Weidmann: Fiscal rules need more bite
Interview published in Bild, title: "Is there any point in saving anymore?"
Interview with Jens Weidmann conducted by Jan W. Schäfer.
Translation: Deutsche Bundesbank.
Which finance minister gave you and ECB boss Mario Draghi the biggest Christmas present this year?
Jens Weidmann: There weren't any presents – why do you ask?
Because, with interest rates at zero, finance ministers have been saving more than €100 billion a year.
Euro-area countries ought to take advantage of the historically low rates to put their financial houses in order. But many either aren't doing enough or they're actually spending more than before. That's a risky move. Because when rates pick up again, governments will have to pay more for their mountains of debt. That can quickly precipitate a fresh crisis of confidence.
You mean it's only a matter of time before the next debt crisis rears its ugly head?
Whatever they do, governments shouldn't rest on their laurels, because many of them are still sitting on large piles of debt. Things can't stay that way, so governments need a bit of a nudge. Countries that go too far into the red should, by rights, have to pay higher rates of interest in the market. Plus, the fiscal rules need more bite. An independent body which monitors national budgets could help do that. That body should be staffed by experts, not politicians.
You're not trying to tell us that the euro-area countries will stand for that!
The mountains of debt which many euro-area countries have accumulated will place a strain on future generations and could put the stability of the euro in jeopardy. The ball is in the governments' court.
Which country do you think will pose the gravest threat to the euro in 2017?
We experienced the Brexit shock and the Italian referendum in 2016, but neither event really dented economic activity. So you see: not every vote can knock the upswing off course. The economy is more robust than some might think. But it's up to politicians to put the economy on course for long-term growth and employment.
When will rates start picking up again?
We are already seeing inflation bouncing back. ECB projections suggest that inflation will be close to the target rate of below, but close to, 2% by 2019, if not sooner. But if we don't start tightening monetary policy until then, it will be too late, because inflation shows a lagged response to the measures we take. So we have to act in a forward-looking manner, or, to put it another way: once inflation is on a sustainable path towards our target, it's time for us to start tightening the monetary policy reins.
Interest rates are at zero – is there any point in saving anymore?
Yes. You can only spend money later in life if you put it away today. And zero rates aren't here to stay. That said, it's certainly helpful to have other forms of investment alongside a savings account.
Are you saying that gambling in the stock markets is better than saving?
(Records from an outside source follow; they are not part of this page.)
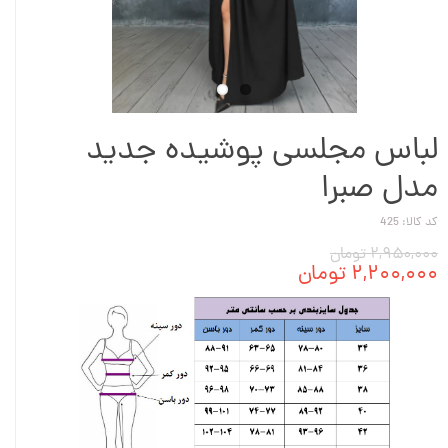
لباس مجلسی پوشیده جدید
مدل صبرا
کد کالا: 425
۲,۹۵۰,۰۰۰ تومان
۲,۲۰۰,۰۰۰ تومان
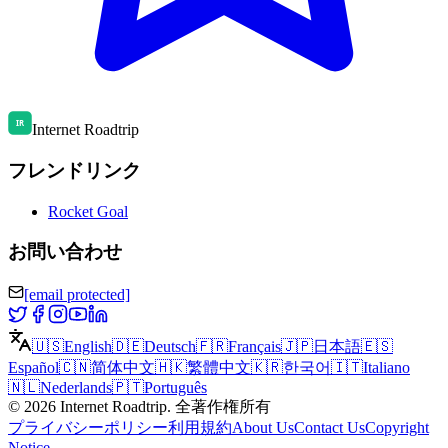
Internet Roadtrip
フレンドリンク
Rocket Goal
お問い合わせ
[email protected]
🇺🇸
English
🇩🇪
Deutsch
🇫🇷
Français
🇯🇵
日本語
🇪🇸
Español
🇨🇳
简体中文
🇭🇰
繁體中文
🇰🇷
한국어
🇮🇹
Italiano
🇳🇱
Nederlands
🇵🇹
Português
©
2026
Internet Roadtrip
.
全著作権所有
プライバシーポリシー
利用規約
About Us
Contact Us
Copyright
Notice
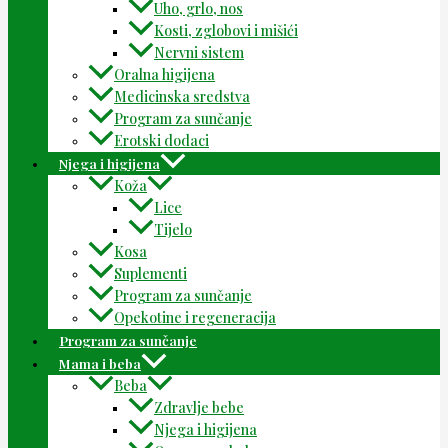
Uho, grlo, nos
Kosti, zglobovi i mišići
Nervni sistem
Oralna higijena
Medicinska sredstva
Program za sunčanje
Erotski dodaci
Njega i higijena
Koža
Lice
Tijelo
Kosa
Suplementi
Program za sunčanje
Opekotine i regeneracija
Program za sunčanje
Mama i beba
Beba
Zdravlje bebe
Njega i higijena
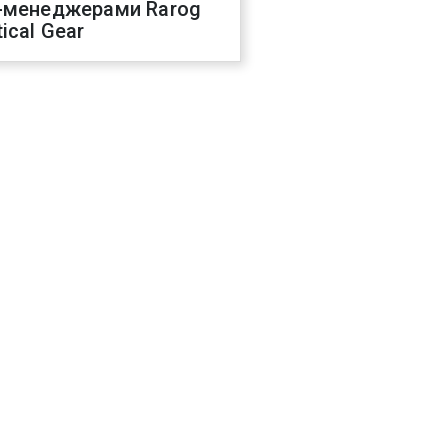
-менеджерами Rarog
ical Gear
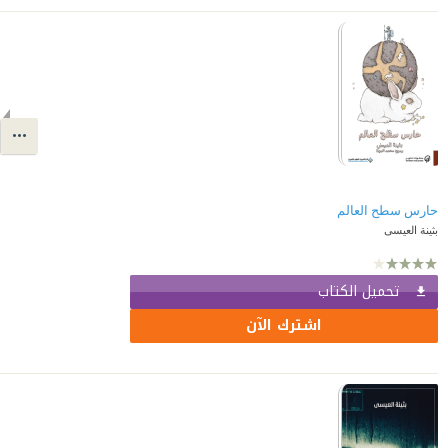
حارس سطح العالم
بثينة العيسى
تحميل الكتاب
اشترك الآن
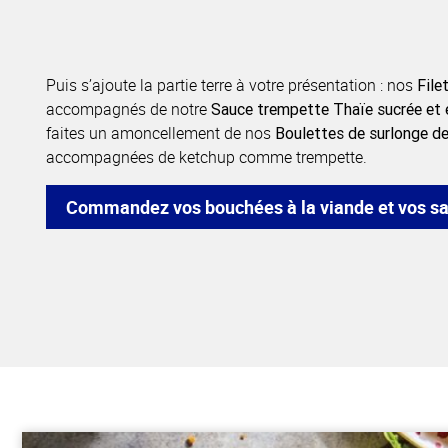
Puis s’ajoute la partie terre à votre présentation : nos
File
accompagnés de notre
Sauce trempette Thaïe sucrée et 
faites un amoncellement de nos
Boulettes de surlonge d
accompagnées de ketchup comme trempette.
Commandez vos bouchées à la viande et vos s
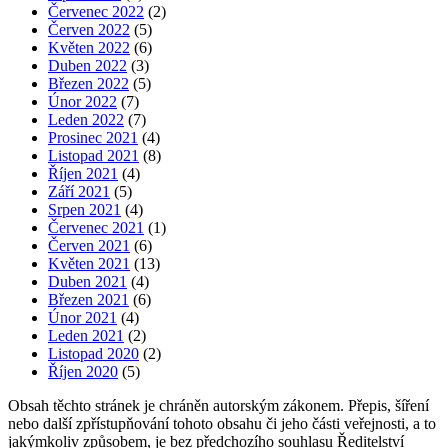
Červenec 2022
(2)
Červen 2022
(5)
Květen 2022
(6)
Duben 2022
(3)
Březen 2022
(5)
Únor 2022
(7)
Leden 2022
(7)
Prosinec 2021
(4)
Listopad 2021
(8)
Říjen 2021
(4)
Září 2021
(5)
Srpen 2021
(4)
Červenec 2021
(1)
Červen 2021
(6)
Květen 2021
(13)
Duben 2021
(4)
Březen 2021
(6)
Únor 2021
(4)
Leden 2021
(2)
Listopad 2020
(2)
Říjen 2020
(5)
Obsah těchto stránek je chráněn autorským zákonem. Přepis, šíření
nebo další zpřístupňování tohoto obsahu či jeho části veřejnosti, a to
jakýmkoliv způsobem, je bez předchozího souhlasu Ředitelství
Gambling certainly isn't the right way forward, but it would be wrong to condemn all kinds of investment in the stock markets as gambling. The investments you choose and the risks you are willing to take depend on your particular circumstances. Higher returns are only possible if you take on a higher level of risk. If you need your money soon, you should avoid investments that fluctuate relatively strongly in value. Plus, Germans are slowly changing their investment behaviour, with equities and mutual fund shares, to name but two, now accounting for an increasing share of their investment portfolios.
Italy's Monte dei Paschi bank is teetering on the brink of going bust. Will taxpayers need to bail it out?
A great many questions still need to be resolved here. Generally speaking, we have adopted a set of new rules which are particularly there to protect taxpayers and keep the burden of responsibility on investors. Public money comes last of all in the liability cascade, which is why the bar is set at a high level.
What do you mean exactly?
For the Italian government to push through the measure it intends to take, the bank must, in essence, be in sound economic health. Nor may the funds be used to absorb losses that are already on the horizon. For another thing, the economy would need to be severely disrupted if no financial assistance were provided. All these questions now need to be carefully examined. If public money is nonetheless activated in connection with Monte dei Paschi, the assistance should in any case be properly funded, given Italy's already high levels of government debt.
Is it time for a German to take the helm at the European Central Bank?
It really is far too early for that debate, seeing as ECB President Mario Draghi still has nearly three years left of his term of office. What we need is a stability-oriented monetary policy. The president's nationality is irrelevant in terms of that objective.
Would you be available to succeed Mario Draghi?
That issue isn't on my agenda right now.